Evolution caught in the act: Scientists measure how quickly genomes change
By PHYSORG.COM
Added: Fri, 01 Jan 2010 00:00:00 UTC
Thanks to SPS for the link.
http://www.physorg.com/news181467990.html
Mutations are the raw material of evolution. Scientists at the Max Planck Institute for Developmental Biology in Tubingen, Germany, and Indiana University in Bloomington have now been able to measure for the first time directly the speed with which new mutations occur in plants. Their findings shed new light on a fundamental evolutionary process. They explain, for example, why resistance to herbicides can appear within just a few years.
"While the long term effects of genome mutations are quite well understood, we did not know how often new mutations arise in the first place," said Detlef Weigel, director at the Max Planck Institute in Germany. It is routine today to compare the genomes of related animal or plant species. Such comparisons, however, ignore mutations that have been lost in the millions of years since two species separated. The teams of Weigel and his colleague Michael Lynch at Indiana University therefore wanted to scrutinize the signature of evolution before selection occurs. To this end, they followed all genetic changes in five lines of the mustard relative Arabidopsis thaliana that occurred during 30 generations. In the genome of the final generation they then searched for differences to the genome of the original ancestor.
The painstakingly detailed comparison of the entire genome revealed that in over the course of only a few years some 20 DNA building blocks, so called base pairs, had been mutated in each of the five lines. "The probability that any letter of the genome changes in a single generation is thus about one in 140 million," explains Michael Lynch.

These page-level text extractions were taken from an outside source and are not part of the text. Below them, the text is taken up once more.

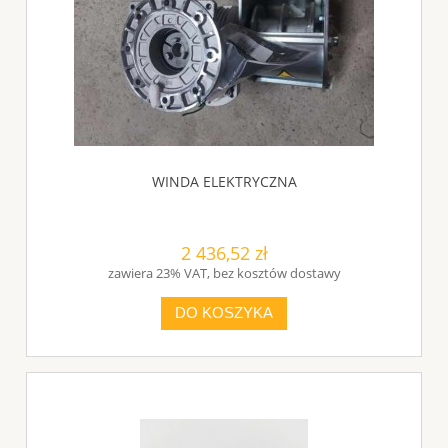
WINDA ELEKTRYCZNA
2 436,52 zł
zawiera 23% VAT, bez kosztów dostawy
DO KOSZYKA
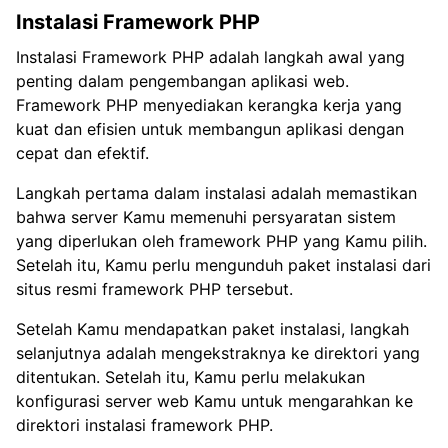
Instalasi Framework PHP
Instalasi Framework PHP adalah langkah awal yang
penting dalam pengembangan aplikasi web.
Framework PHP menyediakan kerangka kerja yang
kuat dan efisien untuk membangun aplikasi dengan
cepat dan efektif.
Langkah pertama dalam instalasi adalah memastikan
bahwa server Kamu memenuhi persyaratan sistem
yang diperlukan oleh framework PHP yang Kamu pilih.
Setelah itu, Kamu perlu mengunduh paket instalasi dari
situs resmi framework PHP tersebut.
Setelah Kamu mendapatkan paket instalasi, langkah
selanjutnya adalah mengekstraknya ke direktori yang
ditentukan. Setelah itu, Kamu perlu melakukan
konfigurasi server web Kamu untuk mengarahkan ke
direktori instalasi framework PHP.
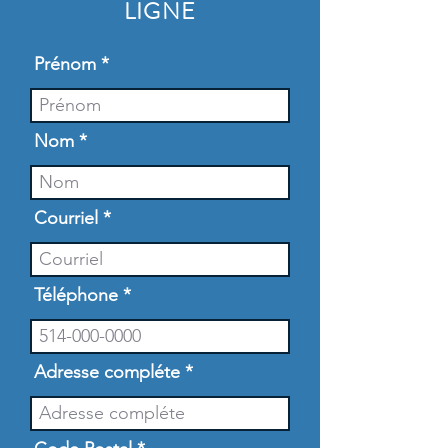
LIGNE
Prénom
Nom
Courriel
Téléphone
Adresse compléte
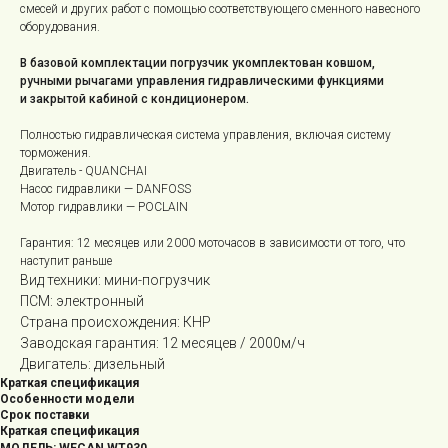
смесей и других работ с помощью соответствующего сменного навесного
оборудования.
В базовой комплектации погрузчик укомплектован ковшом,
ручными рычагами управления гидравлическими функциями
и закрытой кабиной с кондиционером.
Полностью гидравлическая система управления, включая систему
торможения.
Двигатель - QUANCHAI
Насос гидравлики — DANFOSS
Мотор гидравлики — POCLAIN
Гарантия: 12 месяцев или 2000 моточасов в зависимости от того, что
наступит раньше
Вид техники: мини-погрузчик
ПСМ: электронный
Страна происхождения: КНР
Заводская гарантия: 12 месяцев / 2000м/ч
Двигатель: дизельный
Краткая спецификация
Особенности модели
Срок поставки
Краткая спецификация
МОДЕЛЬ: WECAN WT930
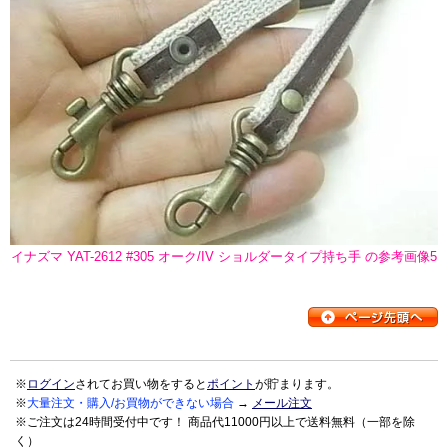
イナズマ YAT-2612 #305 オーク/IV ショルダータイプ持ち手 の参考画像5
※
ログイン
されてお買い物をすると
ポイント
が貯まります。
※
大量注文・購入/お買物ができない場合
→
メール注文
※ご注文は24時間受付中です！ 商品代11000円以上で送料無料（一部を除
く）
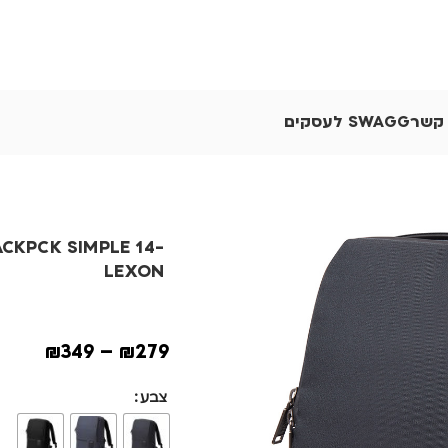
 קשר
SWAGG לעסקים
CKPCK SIMPLE 14-
LEXON
₪
349
–
₪
279
צבע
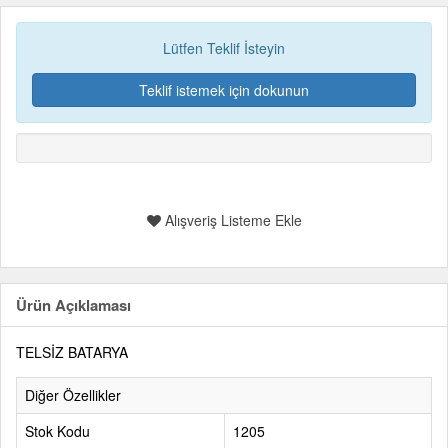
Lütfen Teklif İsteyin
Teklif istemek için dokunun
Alışveriş Listeme Ekle
Ürün Açıklaması
TELSİZ BATARYA
Diğer Özellikler
Stok Kodu
1205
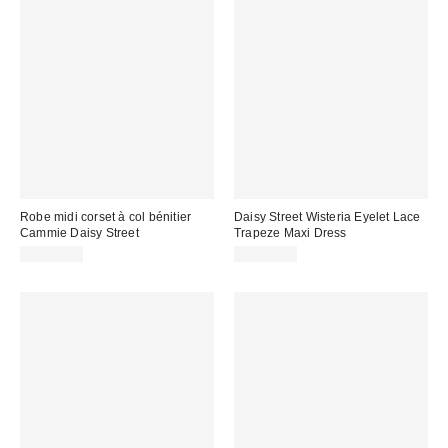
Robe midi corset à col bénitier
Daisy Street Wisteria Eyelet Lace
Cammie Daisy Street
Trapeze Maxi Dress
CA$74.00
CA$79.00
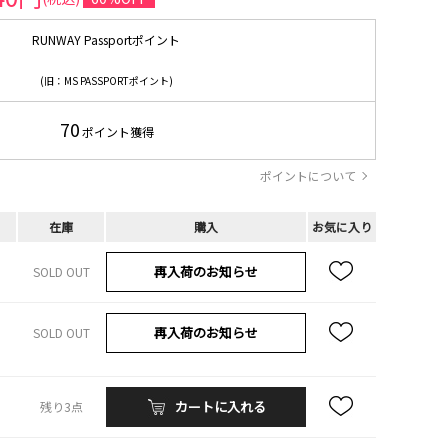
RUNWAY Passportポイント
(旧：MS PASSPORTポイント)
70
ポイント獲得
ポイントについて
在庫
購入
お気に入り
再入荷のお知らせ
SOLD OUT
再入荷のお知らせ
SOLD OUT
カートに入れる
残り3点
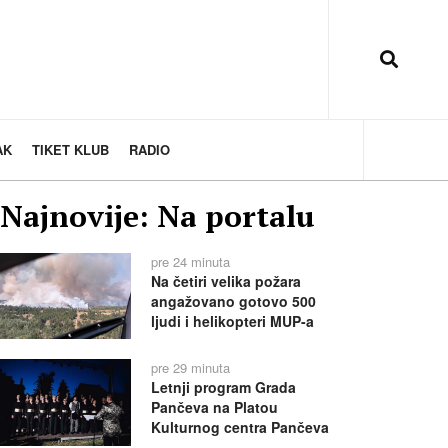
AK
TIKET KLUB
RADIO
Najnovije: Na portalu
pre 24 minuta
Na četiri velika požara
angažovano gotovo 500
ljudi i helikopteri MUP-a
pre 29 minuta
Letnji program Grada
Pančeva na Platou
Kulturnog centra Pančeva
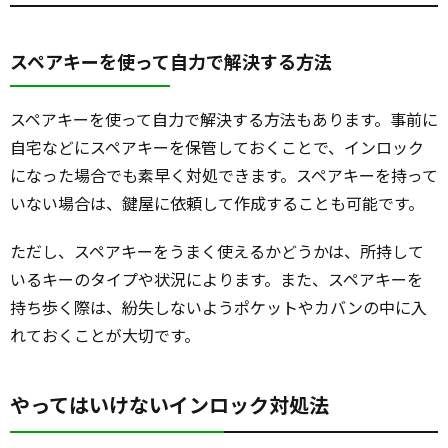
スペアキーを使って自力で解決する方法
スペアキーを使って自力で解決する方法もあります。事前に
自宅などにスペアキーを保管しておくことで、インロック
になった場合でも素早く対処できます。スペアキーを持って
いない場合は、鍵屋に依頼して作成することも可能です。
ただし、スペアキーをうまく使えるかどうかは、所持して
いるキーのタイプや状況によります。また、スペアキーを
持ち歩く際は、紛失しないようポケットやカバンの中に入
れておくことが大切です。
やってはいけないインロック対処法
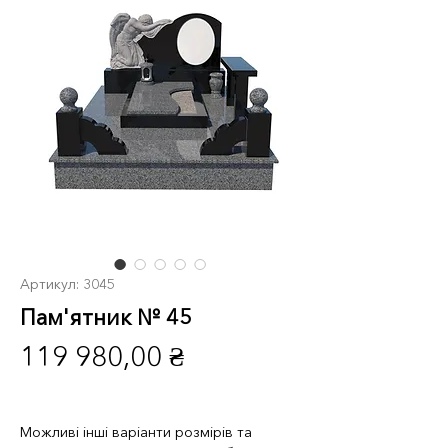
Артикул: 3045
Пам'ятник № 45
Ціна
119 980,00 ₴
Можливі інші варіанти розмірів та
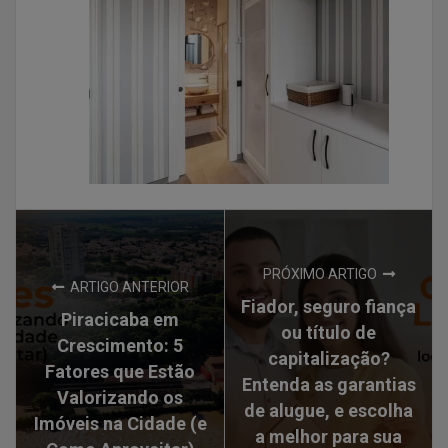
PRÓXIMO ARTIGO
ARTIGO ANTERIOR
Fiador, seguro fiança
Piracicaba em
ou título de
Crescimento: 5
capitalização?
Fatores que Estão
Entenda as garantias
Valorizando os
de alugue, e escolha
Imóveis na Cidade (e
a melhor para sua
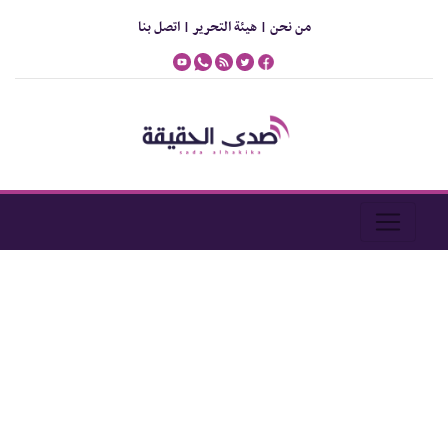
من نحن |
هيئة التحرير |
اتصل بنا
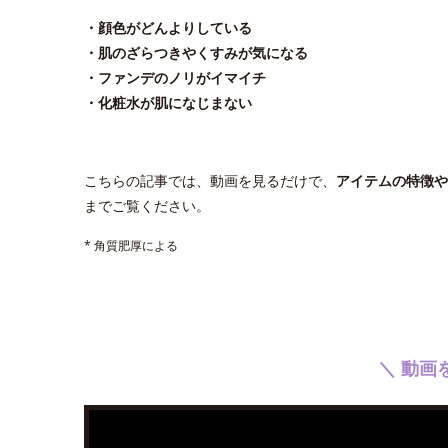
・顔色がどんよりしている
・肌のざらつきやくすみが気になる
・ファンデのノリがイマイチ
・化粧水が肌になじまない
こちらの記事では、動画を見るだけで、
アイテムの特徴や
までご覧ください。
* 角質肥厚による
＼ 動画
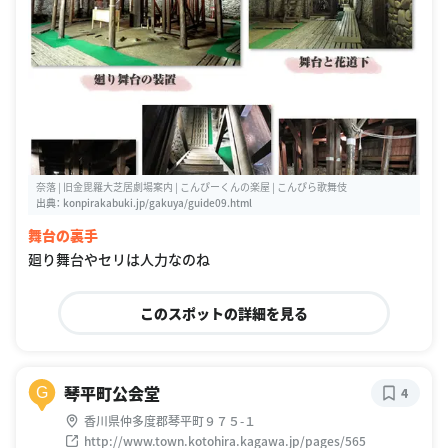
奈落 | 旧金毘羅大芝居劇場案内 | こんぴーくんの楽屋 | こんぴら歌舞伎
出典：
konpirakabuki.jp/gakuya/guide09.html
舞台の裏手
廻り舞台やセリは人力なのね
このスポットの詳細を見る
琴平町公会堂
G
4
香川県仲多度郡琴平町９７５-１
http://www.town.kotohira.kagawa.jp/pages/565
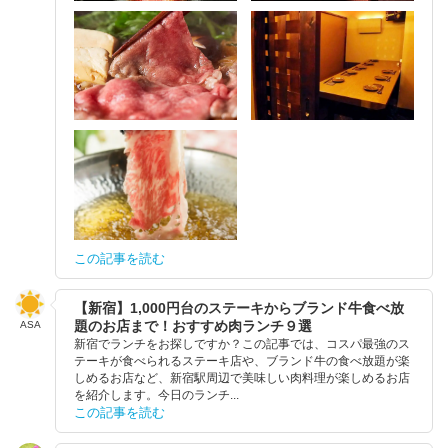
この記事を読む
【新宿】1,000円台のステーキからブランド牛食べ放
題のお店まで！おすすめ肉ランチ９選
ASA
新宿でランチをお探しですか？この記事では、コスパ最強のス
テーキが食べられるステーキ店や、ブランド牛の食べ放題が楽
しめるお店など、新宿駅周辺で美味しい肉料理が楽しめるお店
を紹介します。今日のランチ...
この記事を読む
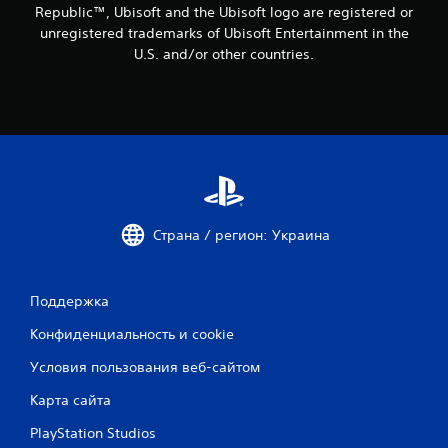
4
Republic™, Ubisoft and the Ubisoft logo are registered or
unregistered trademarks of Ubisoft Entertainment in the
о
U.S. and/or other countries.
ц
е
н
о
к
Страна / регион: Украина
Поддержка
Конфиденциальность и cookie
Условия пользования веб-сайтом
Карта сайта
PlayStation Studios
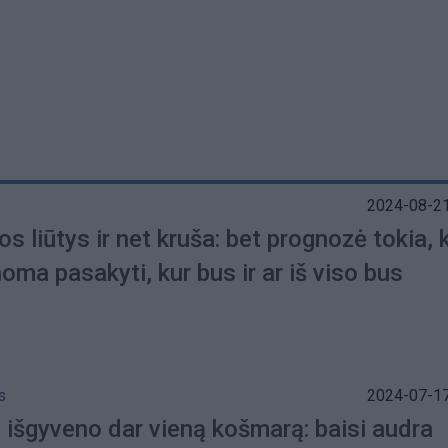
2024-08-21
s liūtys ir net kruša: bet prognozė tokia, 
ma pasakyti, kur bus ir ar iš viso bus
s
2024-07-17
 išgyveno dar vieną košmarą: baisi audra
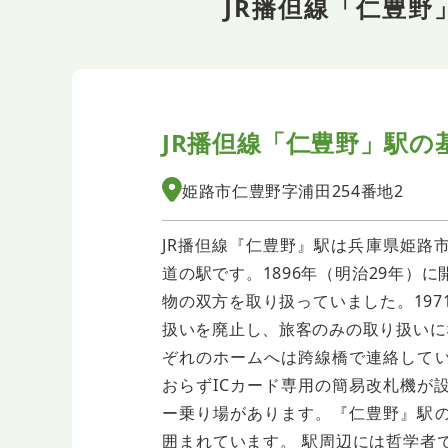
JR播但線「仁豊
JR播但線「仁豊野」駅の
姫路市仁豊野字浦田254番地2
JR播但線『仁豊野』駅は兵庫県姫路
道の駅です。1896年（明治29年）
物の双方を取り扱っていました。197
扱いを廃止し、旅客のみの取り扱いに
ぞれのホームへは跨線橋で連絡して
おらずICカード専用の簡易改札機が
ー乗り場があります。『仁豊野』駅
囲まれています。 駅周辺には哲学者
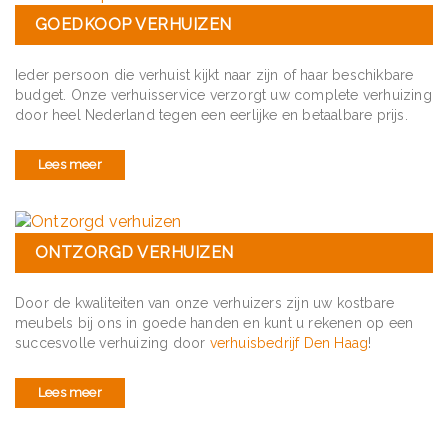
GOEDKOOP VERHUIZEN
Ieder persoon die verhuist kijkt naar zijn of haar beschikbare
budget. Onze verhuisservice verzorgt uw complete verhuizing
door heel Nederland tegen een eerlijke en betaalbare prijs.
Lees meer
ONTZORGD VERHUIZEN
Door de kwaliteiten van onze verhuizers zijn uw kostbare
meubels bij ons in goede handen en kunt u rekenen op een
succesvolle verhuizing door
verhuisbedrijf Den Haag
!
Lees meer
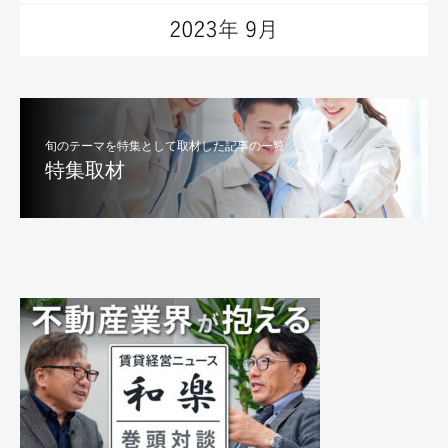
旬のテーマを特集として取材した記事の一覧
特集取材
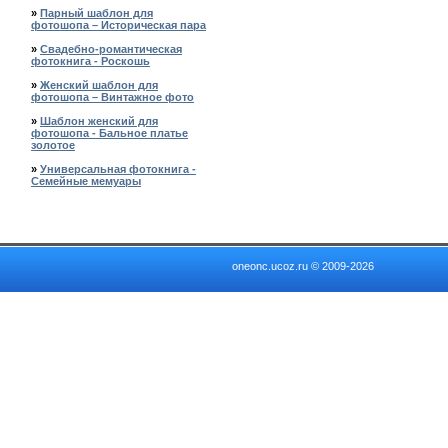
»
Парный шаблон для
фотошопа – Историческая пара
»
Свадебно-романтическая
фотокнига - Роскошь
»
Женский шаблон для
фотошопа – Винтажное фото
»
Шаблон женский для
фотошопа - Бальное платье
золотое
»
Универсальная фотокнига -
Семейные мемуары
oneonc.ucoz.ru © 2009-2026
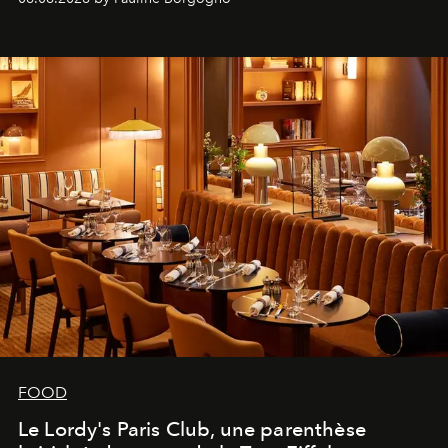
FOOD
Le Lordy's Paris Club, une parenthèse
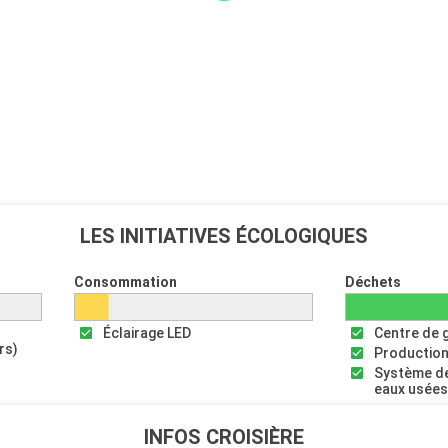
LES INITIATIVES ÉCOLOGIQUES
Consommation
Déchets
Éclairage LED
Centre de 
rs)
Production
Système de
eaux usée
INFOS CROISIÈRE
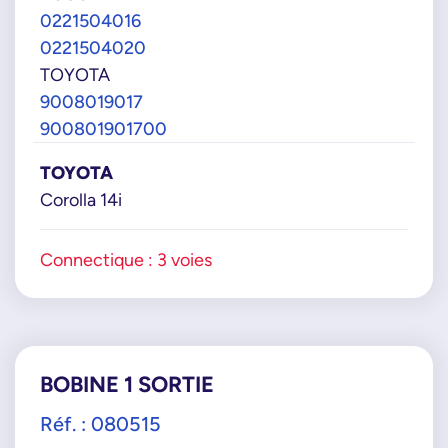
0221504016
0221504020
TOYOTA
9008019017
900801901700
TOYOTA
Corolla 14i
Connectique : 3 voies
BOBINE 1 SORTIE
Réf. : 080515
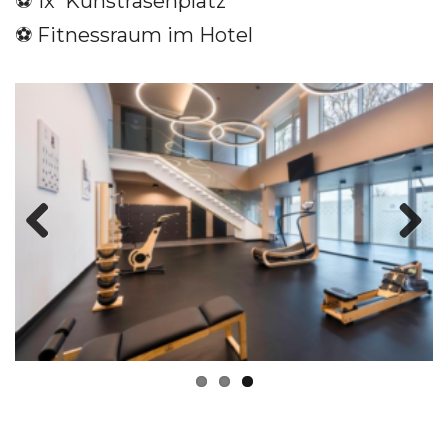
⚽️
1x Kunstrasenplatz
⚽️ Fitnessraum im Hotel
Previous
Next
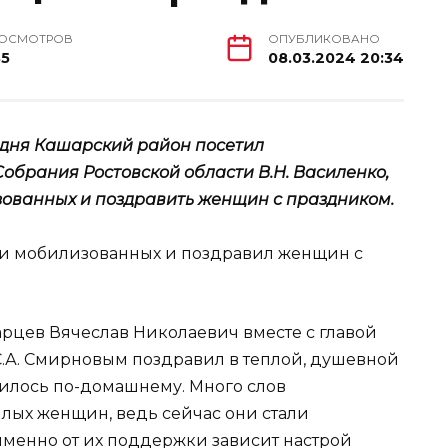
ОСМОТРОВ
ОПУБЛИКОВАНО
5
08.03.2024 20:34
дня Кашарский район посетил
обрания Ростовской области В.Н. Василенко,
зованных и поздравить женщин с праздником.
рцев Вячеслав Николаевич вместе с главой
.А. Смирновым поздравил в теплой, душевной
жилось по-домашнему. Много слов
илых женщин, ведь сейчас они стали
менно от их поддержки зависит настрой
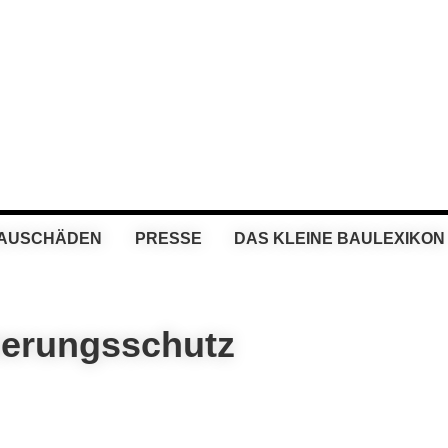
BAUSCHÄDEN
PRESSE
DAS KLEINE BAULEXIKON
herungsschutz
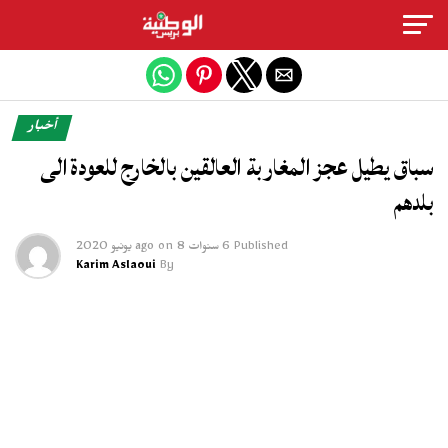
Exit mobile version
أخبار
سباق يطيل عجز المغاربة العالقين بالخارج للعودة الى
بلدهم
Published
6 سنوات ago
8 يونيو 2020
on
Karim Aslaoui
By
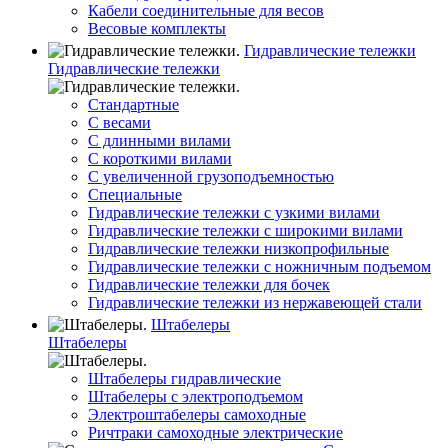
Кабели соединительные для весов
Весовые комплекты
Гидравлические тележки
Гидравлические тележки
Стандартные
С весами
С длинными вилами
С короткими вилами
С увеличенной грузоподъемностью
Специальные
Гидравлические тележки с узкими вилами
Гидравлические тележки с широкими вилами
Гидравлические тележки низкопрофильные
Гидравлические тележки с ножничным подъемом
Гидравлические тележки для бочек
Гидравлические тележки из нержавеющей стали
Штабелеры
Штабелеры
Штабелеры гидравлические
Штабелеры с электроподъемом
Электроштабелеры самоходные
Ричтраки самоходные электрические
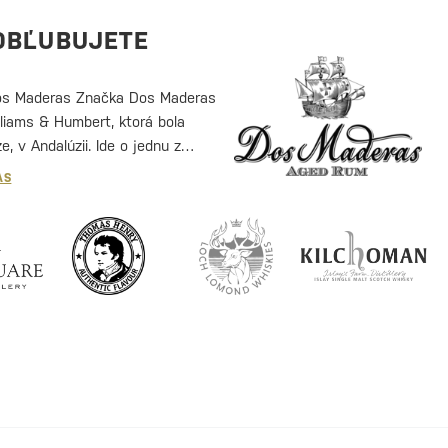
Presný pôvod Cosmopolitanu…
OBĽUBUJETE
Dos Maderas Značka Dos Maderas
lliams & Humbert, ktorá bola
, v Andalúzii. Ide o jednu z
inárskych a liehovarníckych…
AS
RUŽENA LOVIČOVÁ
onál,
Určite odporúčam, veľký výber, skvelý servi
tovaru
volala kvôli faktúre či sme obdržali, no, nie j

To put it differently, each seedling has on average one new mutation in each of the two copies of its genome that it inherits from mum and dad. To find these tiny alterations in the 120 million base pair genome of Arabidopsis was akin to finding the proverbial needle in a haystack, says Weigel: "To ferret out where the genome had changed was only possibly because of new methods that allowed us to screen the entire genome with high precision and in very short time." Still, the effort was daunting: To distinguish true new mutations from detection errors, each letter in each genome had to be checked 30 times.